(Page-level text extractions)
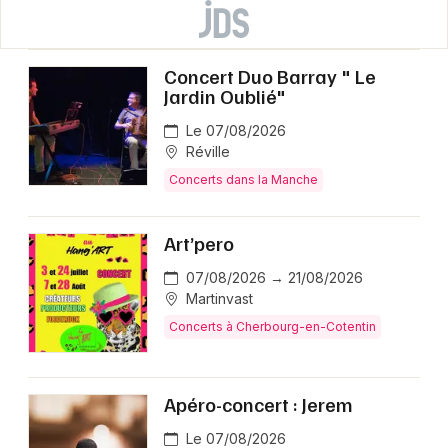
Concert Duo Barray " Le
Jardin Oublié"
Le 07/08/2026
Réville
Concerts dans la Manche
Art’pero
07/08/2026 → 21/08/2026
Martinvast
Concerts à Cherbourg-en-Cotentin
Apéro-concert : Jerem
Le 07/08/2026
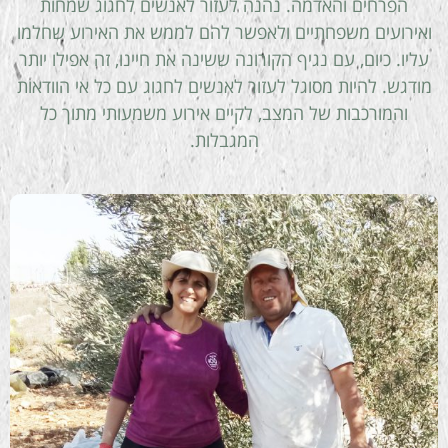
הפרחים והאדמה. נהנה לעזור לאנשים לחגוג שמחות
ואירועים משפחתיים ולאפשר להם לממש את האירוע שחלמו
עליו. כיום, עם נגיף הקורונה ששינה את חיינו, זה אפילו יותר
מודגש. להיות מסוגל לעזור לאנשים לחגוג עם כל אי הוודאות
והמורכבות של המצב, לקיים אירוע משמעותי מתוך כל
המגבלות.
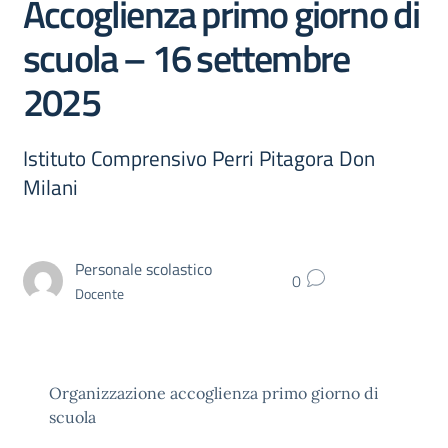
Accoglienza primo giorno di
scuola – 16 settembre
2025
Istituto Comprensivo Perri Pitagora Don
Milani
Personale scolastico
0
Docente
Organizzazione accoglienza primo giorno di
scuola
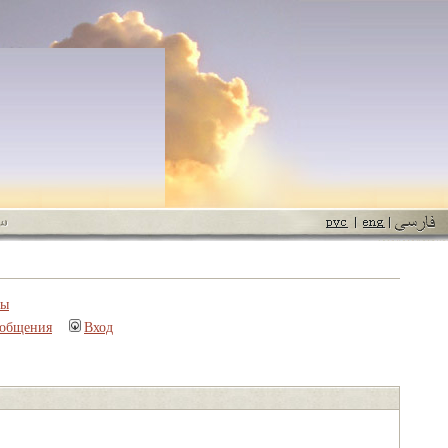
пы
ообщения
Вход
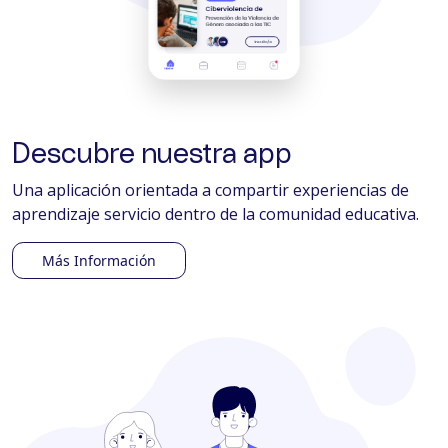
Descubre nuestra app
Una aplicación orientada a compartir experiencias de
aprendizaje servicio dentro de la comunidad educativa.
Más Información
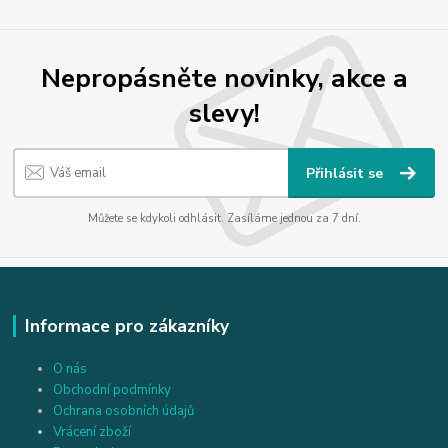
Nepropásněte novinky, akce a
slevy!
Přihlásit se
Můžete se kdykoli odhlásit. Zasíláme jednou za 7 dní.
Informace pro zákazníky
O nás
Obchodní podmínky
Ochrana osobních údajů
Vrácení zboží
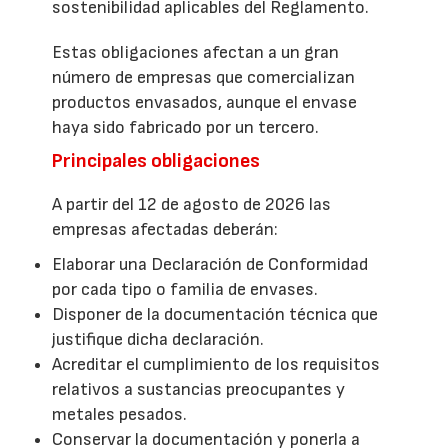
sostenibilidad aplicables del Reglamento.
Estas obligaciones afectan a un gran
número de empresas que comercializan
productos envasados, aunque el envase
haya sido fabricado por un tercero.
Principales obligaciones
A partir del 12 de agosto de 2026 las
empresas afectadas deberán:
Elaborar una Declaración de Conformidad
por cada tipo o familia de envases.
Disponer de la documentación técnica que
justifique dicha declaración.
Acreditar el cumplimiento de los requisitos
relativos a sustancias preocupantes y
metales pesados.
Conservar la documentación y ponerla a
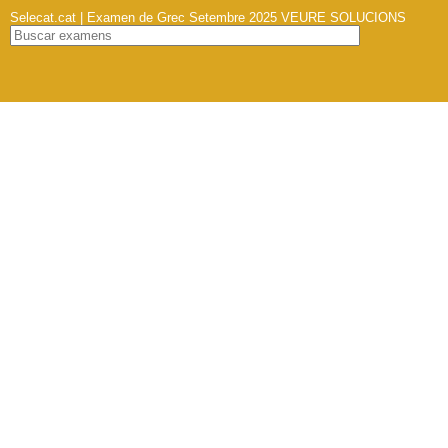
Selecat.cat | Examen de Grec Setembre 2025
VEURE SOLUCIONS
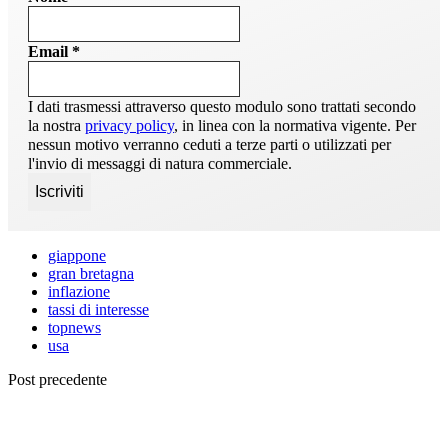
Email
*
I dati trasmessi attraverso questo modulo sono trattati secondo
la nostra
privacy policy
, in linea con la normativa vigente. Per
nessun motivo verranno ceduti a terze parti o utilizzati per
l'invio di messaggi di natura commerciale.
giappone
gran bretagna
inflazione
tassi di interesse
topnews
usa
Post precedente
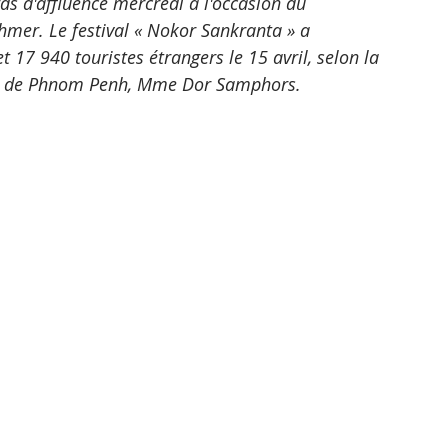
s d'affluence mercredi à l'occasion du 
hmer. Le festival « Nokor Sankranta » a 
17 940 touristes étrangers le 15 avril, selon la 
ale de Phnom Penh, Mme Dor Samphors.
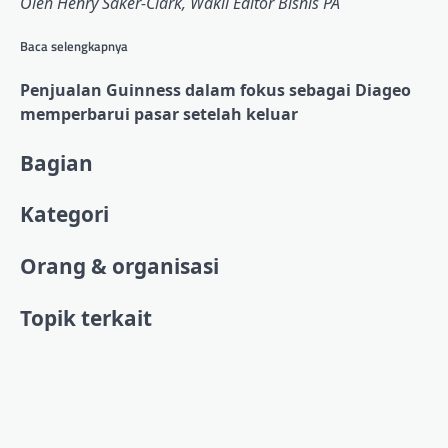
Oleh Henry Saker-Clark, Wakil Editor Bisnis PA
Baca selengkapnya
Penjualan Guinness dalam fokus sebagai Diageo
memperbarui pasar setelah keluar
Demikian
Bagian
pula
Kategori
konten
yang
Orang & organisasi
ditandai:
Topik terkait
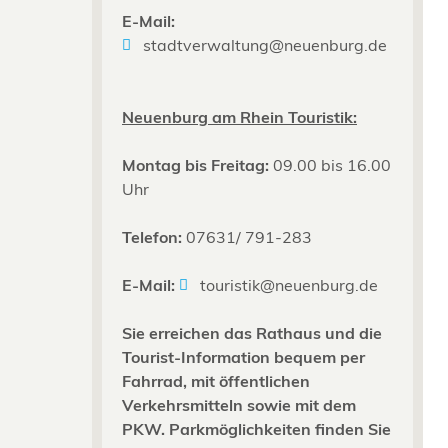
E-Mail:
stadtverwaltung@neuenburg.de
Neuenburg am Rhein Touristik:
Montag bis Freitag:
09.00 bis 16.00
Uhr
Telefon:
07631/ 791-283
E-Mail:
touristik@neuenburg.de
Sie erreichen das Rathaus und die
Tourist-Information bequem per
Fahrrad, mit öffentlichen
Verkehrsmitteln sowie mit dem
PKW. Parkmöglichkeiten finden Sie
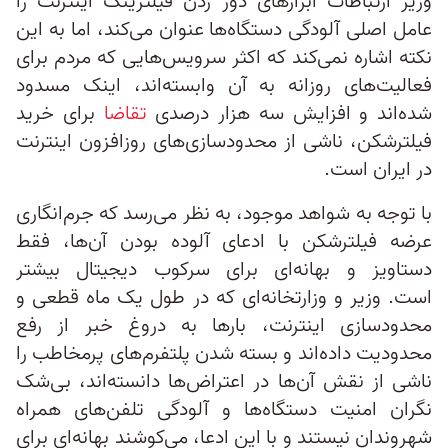
وزیر ارتباطات ابزارهای دور زدن فیلترینگ اینترنت را
عامل اصلی آلودگی دستگاه‌ها عنوان می‌کند، اما به این
نکته اشاره نمی‌کند که اکثر سرویس‌هایی که مردم برای
فعالیت‌های روزانه به آن وابسته‌اند، اینک مسدود
شده‌اند و افزایش سه هزار درصدی
تقاضا
برای خرید
فیلترشکن، ناشی از محدودسازی‌های روزافزون اینترنت
در ایران است.
با توجه به شواهد موجود، به نظر می‌رسد که جرم‌انگاری
عرضه فیلترشکن با ادعای آلوده بودن آن‌ها، فقط
دستاویز و بهانه‌ای برای سرکوب دیجیتال بیشتر
است. وزیر و وزارتخانه‌ای که در طول یک ماه قطعی و
محدودسازی اینترنت، بارها به دروغ خبر از رفع
محدودیت داده‌اند و بسته شدن پلتفرم‌های پرمخاطب را
ناشی از نقش آن‌ها در اعتراض‌ها دانسته‌اند، بی‌شک
نگران امنیت دستگاه‌ها و آلودگی تلفن‌های همراه
شهروندان نیستند و با این ادعا، می‌کوشند بهانه‌ای برای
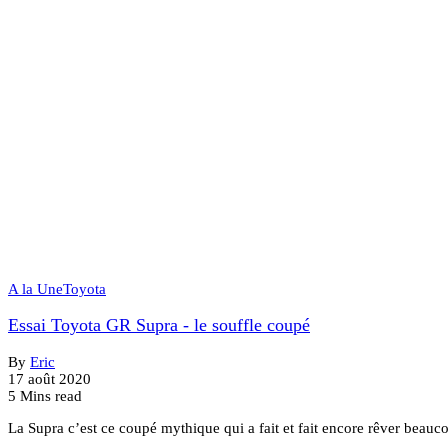
A la Une
Toyota
Essai Toyota GR Supra - le souffle coupé
By
Eric
17 août 2020
5 Mins read
La Supra c’est ce coupé mythique qui a fait et fait encore rêver beau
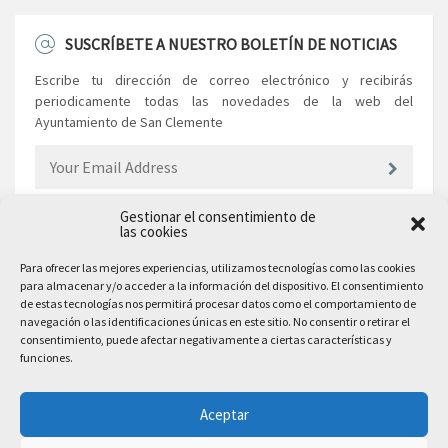
SUSCRÍBETE A NUESTRO BOLETÍN DE NOTICIAS
Escribe tu dirección de correo electrónico y recibirás
periodicamente todas las novedades de la web del
Ayuntamiento de San Clemente
Gestionar el consentimiento de
las cookies
EL AYUNTAMIENTO
Para ofrecer las mejores experiencias, utilizamos tecnologías como las cookies
para almacenar y/o acceder a la información del dispositivo. El consentimiento
Plaza Mayor, 10
de estas tecnologías nos permitirá procesar datos como el comportamiento de
San Clemente, 16600, Cuenca
navegación o las identificaciones únicas en este sitio. No consentir o retirar el
consentimiento, puede afectar negativamente a ciertas características y
Teléfono: 969 300 003
funciones.
Email: sanclemente@sanclemente.es
Email Comunicación y Publicidad:
Aceptar
comunicacion@sanclemente.es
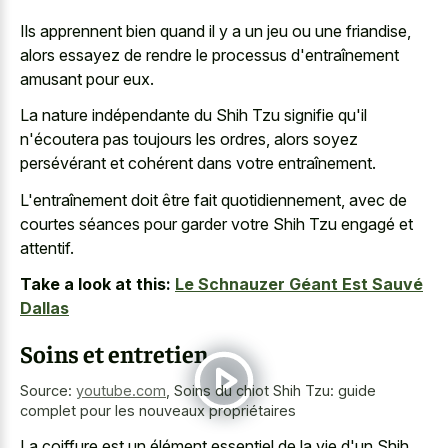
Ils apprennent bien quand il y a un jeu ou une friandise,
alors essayez de rendre le processus d'entraînement
amusant pour eux.
La nature indépendante du Shih Tzu signifie qu'il
n'écoutera pas toujours les ordres, alors soyez
persévérant et cohérent dans votre entraînement.
L'entraînement doit être fait quotidiennement, avec de
courtes séances pour garder votre Shih Tzu engagé et
attentif.
Take a look at this:
Le Schnauzer Géant Est Sauvé
Dallas
Soins et entretien
Source:
youtube.com
,
Soins du chiot Shih Tzu: guide
complet pour les nouveaux propriétaires
La coiffure est un élément essentiel de la vie d'un Shih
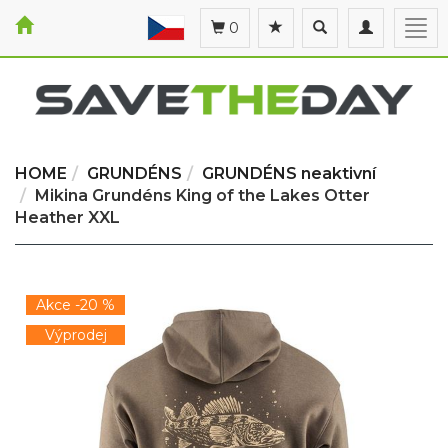
Toggle
Toggle
Togg
0
search
navigation
navi
HOME
GRUNDÉNS
GRUNDÉNS neaktivní
Mikina Grundéns King of the Lakes Otter
Heather XXL
Akce -20 %
Výprodej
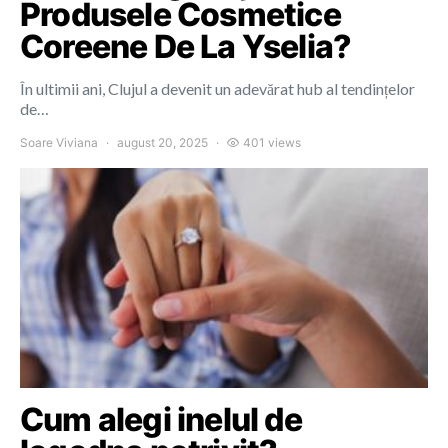
Produsele Cosmetice
Coreene De La Yselia?
În ultimii ani, Clujul a devenit un adevărat hub al tendințelor
de…
Soare Viviana
august 20, 2025
401 views
Cum alegi inelul de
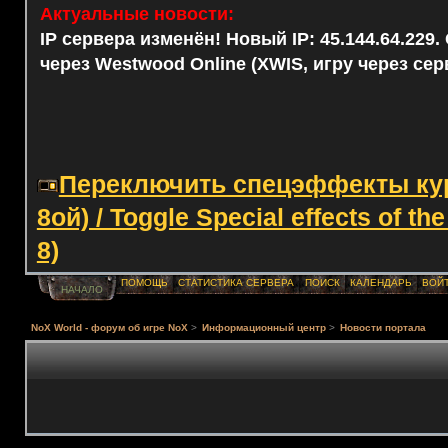
Актуальные новости:
IP сервера изменён! Новый IP: 45.144.64.229
через Westwood Online (XWIS, игру через сер
Переключить спецэффекты курс
8ой) / Toggle Special effects of th
8)
ПОМОЩЬ
СТАТИСТИКА СЕРВЕРА
ПОИСК
КАЛЕНДАРЬ
ВОЙ
НАЧАЛО
NoX World - форум об игре NoX
>
Информационный центр
>
Новости портала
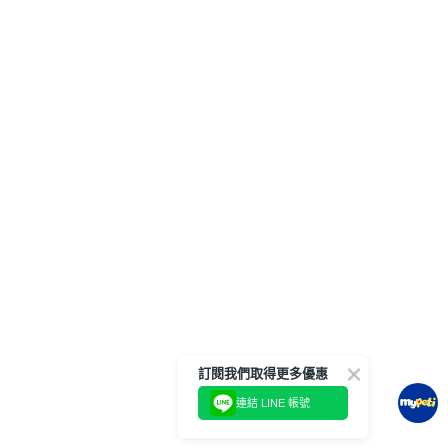
訂閱我們取得更多優惠
連結 LINE 帳號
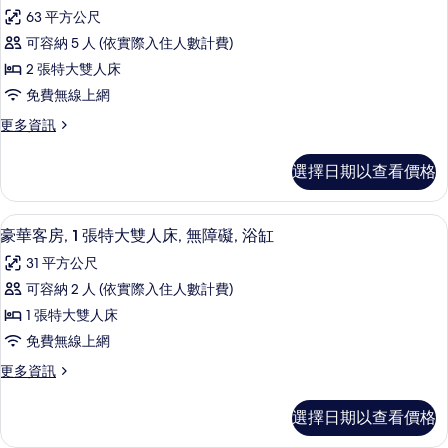
套
景
大
63 平方公尺
房,
雙
的
可容納 5 人 (依實際入住人數計費)
人
1
所
床,
2 張特大雙人床
間
河
有
免費無線上網
景
臥
相
的
更
更多資訊
室
詳
多
片
的
情
套
選擇日期以查看價格
房,
所
1
有
間
高級寢具、客房內保險箱、書桌、筆電
顯
10
臥
相
豪華客房, 1 張特大雙人床, 無障礙, 浴缸
示
室
片
31 平方公尺
的
豪
詳
可容納 2 人 (依實際入住人數計費)
華
情
1 張特大雙人床
客
免費無線上網
房,
更
更多資訊
1
多
張
豪
選擇日期以查看價格
華
特
客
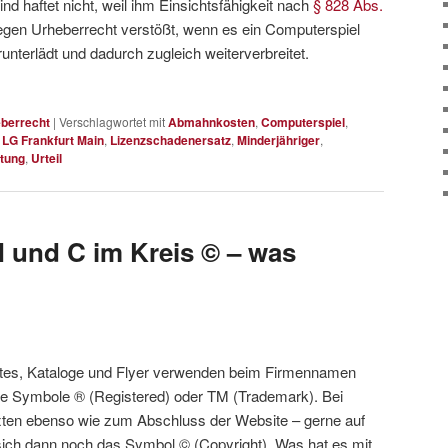
nd haftet nicht, weil ihm Einsichtsfähigkeit nach
§ 828 Abs.
egen Urheberrecht verstößt, wenn es ein Computerspiel
erunterlädt und dadurch zugleich weiterverbreitet.
berrecht
|
Verschlagwortet mit
Abmahnkosten
,
Computerspiel
,
,
LG Frankfurt Main
,
Lizenzschadenersatz
,
Minderjähriger
,
ftung
,
Urteil
M und C im Kreis © – was
tes, Kataloge und Flyer verwenden beim Firmennamen
ie Symbole ® (Registered) oder TM (Trademark). Bei
xten ebenso wie zum Abschluss der Website – gerne auf
sich dann noch das Symbol © (Copyright). Was hat es mit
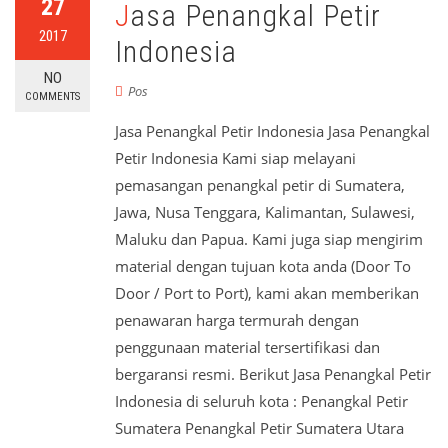
27
Jasa Penangkal Petir
2017
Indonesia
NO
Pos
COMMENTS
Jasa Penangkal Petir Indonesia Jasa Penangkal
Petir Indonesia Kami siap melayani
pemasangan penangkal petir di Sumatera,
Jawa, Nusa Tenggara, Kalimantan, Sulawesi,
Maluku dan Papua. Kami juga siap mengirim
material dengan tujuan kota anda (Door To
Door / Port to Port), kami akan memberikan
penawaran harga termurah dengan
penggunaan material tersertifikasi dan
bergaransi resmi. Berikut Jasa Penangkal Petir
Indonesia di seluruh kota : Penangkal Petir
Sumatera Penangkal Petir Sumatera Utara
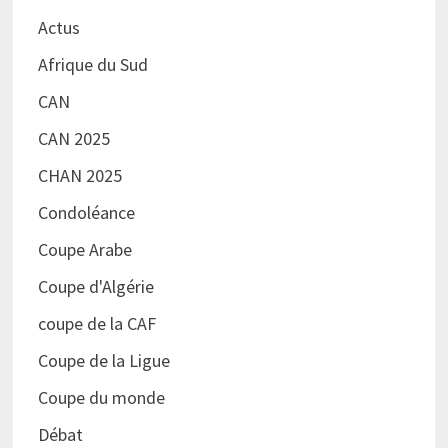
Actus
Afrique du Sud
CAN
CAN 2025
CHAN 2025
Condoléance
Coupe Arabe
Coupe d'Algérie
coupe de la CAF
Coupe de la Ligue
Coupe du monde
Débat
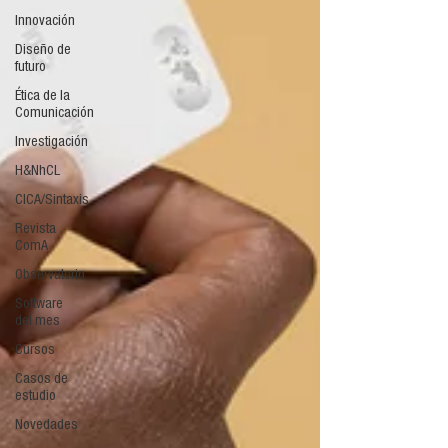
Innovación
Diseño de
futuro
Ética de la
Comunicación
Investigación
H&NhCL
CICA/Sintaxis
Revista
ComA
Observatorio
Software
del mes
Cursos
Casos de
estudio
Novedades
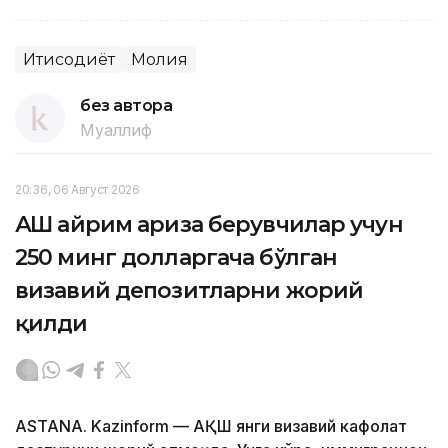
Иқтисодиёт
Молия
без автора
Муаллиф
20:36, 06 Август 2026
АҚШ айрим ариза берувчилар учун
250 минг долларгача бўлган
визавий депозитларни жорий
қилди
ASTANA. Kazinform — АҚШ янги визавий кафолат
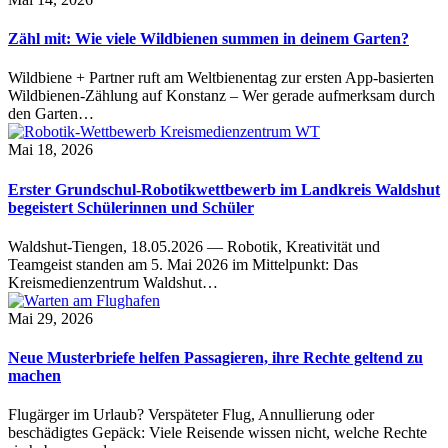
Zähl mit: Wie viele Wildbienen summen in deinem Garten?
Wildbiene + Partner ruft am Weltbienentag zur ersten App-basierten
Wildbienen-Zählung auf Konstanz – Wer gerade aufmerksam durch
den Garten…
Mai 18, 2026
Erster Grundschul-Robotikwettbewerb im Landkreis Waldshut
begeistert Schülerinnen und Schüler
Waldshut-Tiengen, 18.05.2026 — Robotik, Kreativität und
Teamgeist standen am 5. Mai 2026 im Mittelpunkt: Das
Kreismedienzentrum Waldshut…
Mai 29, 2026
Neue Musterbriefe helfen Passagieren, ihre Rechte geltend zu
machen
Flugärger im Urlaub? Verspäteter Flug, Annullierung oder
beschädigtes Gepäck: Viele Reisende wissen nicht, welche Rechte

[Work request]: Going by the data above, give back only the lines from the one containing "نکته اشاره نمی‌کند" through the one containing "SUSCRÍBETE A NUESTRO BOLETÍN DE NOTICIAS", exactly as they stand, both ends included and no images.

[Answer to this task]:
نکته اشاره نمی‌کند که اکثر سرویس‌هایی که مردم برای
فعالیت‌های روزانه به آن وابسته‌اند، اینک مسدود
شده‌اند و افزایش سه هزار درصدی
تقاضا
برای خرید
فیلترشکن، ناشی از محدودسازی‌های روزافزون اینترنت
در ایران است.
با توجه به شواهد موجود، به نظر می‌رسد که جرم‌انگاری
عرضه فیلترشکن با ادعای آلوده بودن آن‌ها، فقط
دستاویز و بهانه‌ای برای سرکوب دیجیتال بیشتر
است. وزیر و وزارتخانه‌ای که در طول یک ماه قطعی و
محدودسازی اینترنت، بارها به دروغ خبر از رفع
محدودیت داده‌اند و بسته شدن پلتفرم‌های پرمخاطب را
ناشی از نقش آن‌ها در اعتراض‌ها دانسته‌اند، بی‌شک
نگران امنیت دستگاه‌ها و آلودگی تلفن‌های همراه
شهروندان نیستند و با این ادعا، می‌کوشند بهانه‌ای برای
A la Une
Toyota
Essai Toyota GR Supra - le souffle coupé
By
Eric
17 août 2020
5 Mins read
La Supra c’est ce coupé mythique qui a fait et fait encore rêver beau
SUSCRÍBETE A NUESTRO BOLETÍN DE NOTICIAS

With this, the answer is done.